I made a sound level meter for my family room that shows levels from a whisper in the next room to the hi-fi playing loud music or TV. The gain of its electret mic is 1820 times for low sound levels then when the range of sound levels exceed 30dB the gain is automatically reduced 20dB to 182 times. Then the total range of sound levels it can show is 50dB.

Since the gain of a mic preamp must be so high and the input resistance must be 33k or more then your inverting opamp circuit would not work because its input resistance would be so low that it would seriously load down the output from the mic to almost nothing. Use a non-inverting opamp amplifier instead.
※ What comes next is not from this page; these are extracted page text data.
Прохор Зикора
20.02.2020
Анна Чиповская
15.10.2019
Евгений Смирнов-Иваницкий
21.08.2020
The lousy old 741 general purpose opamp was designed 47 years ago to use only a 30V supply for DC and low frequency circuits. Its datasheet shows that with a high resistance load then some of them will have no output voltage swing when the supply is 8V or less. I tried one in an audio project 40 years ago and it was awful I so never used one again. It is much too noisy (hiss) to be used for audio. I have used TL071 single, TL072 dual and TL074 quad audio low noise opamps for most of my long career in audio but there are many newer better ones available today.
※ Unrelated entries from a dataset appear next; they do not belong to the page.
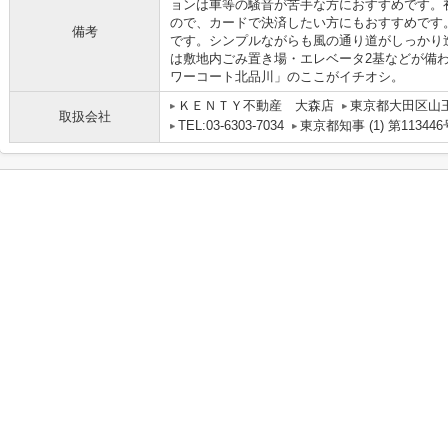
ョンは車等の騒音が苦手な方におすすめです。
ので、カードで決済したい方にもおすすめです
備考
です。シンプルながらも風の通り道がしっかり
は敷地内ごみ置き場・エレベータ2基などが備
ワーコート北品川」のここがイチオシ。
ＫＥＮＴＹ不動産 大森店
東京都大田区山
取扱会社
TEL:03-6303-7034
東京都知事 (1) 第113446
The TLV2371 rail-to-rail opamp has 5 times as much noise as an audio opamp. For a frequency response up to 20kHz its gain must be limited to 100 times.

 

[electroman2000]

very usefull comment Audioguru, many thanks. I'm a newbie about analog design, because my education focused on digital design and microelettronics. It's ever a pleasure to receive suggestion from experts. The fact that the max output is reached only with very loud sounds is logic, but I didn't think at it. For my application I would register normail speaking person at about 10-15 cm distance from microphone. So, if I well understand your suggestion, I should use a gain of about 150 (because, if you in this condition set the gain to 50 and obtain a 0.5 V, I want to obtain about 1.65 so I need to multiply for about 3). It's right?
Instead I don't understand very well the implication of resistor value.
Btw I think I need to use a zener diode to avoid voltage above 3.3 V on ADC pin of microcontroller, if someone screams into the mic.
For the audio low noise op amp, I found this: OPA1652. It seems good for my application.

 

[Audioguru]

Sounds have varying levels. The average output of a mic with speech at a distance of 10cm is 10mV. Its peak levels will be at be at 33mV to about 100mV.
Sound has AC signals that swing positive and negative if the opamp has a dual-polarity supply or the level swings close to 0V then swings near the positive supply if the opamp has a single positive supply.
The levels are measured in RMS volts. But the ADC uses peak-to-peak volts. The maximum input for your ADC is a little below 0V to a little above its positive supply voltage of 3.3V.

The maximum gain of the preamp is set so that the lowest mumbling person can still be recorded loud enough to hear but then the gain is too high for normal speech level and is much too high for someone who speaks loudly or who "eats the mic" (too close). Then you adjust the maximum undistorted output level with gain control potentiometer.

The OPA1652 is a good audio opamp but its output is not rail-to-rail, it has output voltage loss and its minimum single positive power supply voltage is 4.5V. Maybe you should use a +5V supply, then the maximum output of the opamp will be about +0.8V to +4.2V which is too high for your ADC. A zener diode will short circuit the output of the opamp which is bad.

Simply attenuate the output from the opamp with two series resistors so the maximum output is from +0.6V to +3.3V.

I designed a custom preamp circuit for you:

 

[electroman2000]

What is the porpouse of the final 3.9k resistor?
Since the ADC of my microcontroller require a low input resistance for keeping low the sampling time, can I put a buffer between the output of your circuit and my ADC? or in this circuit the output resistence is already low enough?
A 0.6 V start voltage mean that I lose about 20% of entire swing of ADC...not a bad thing?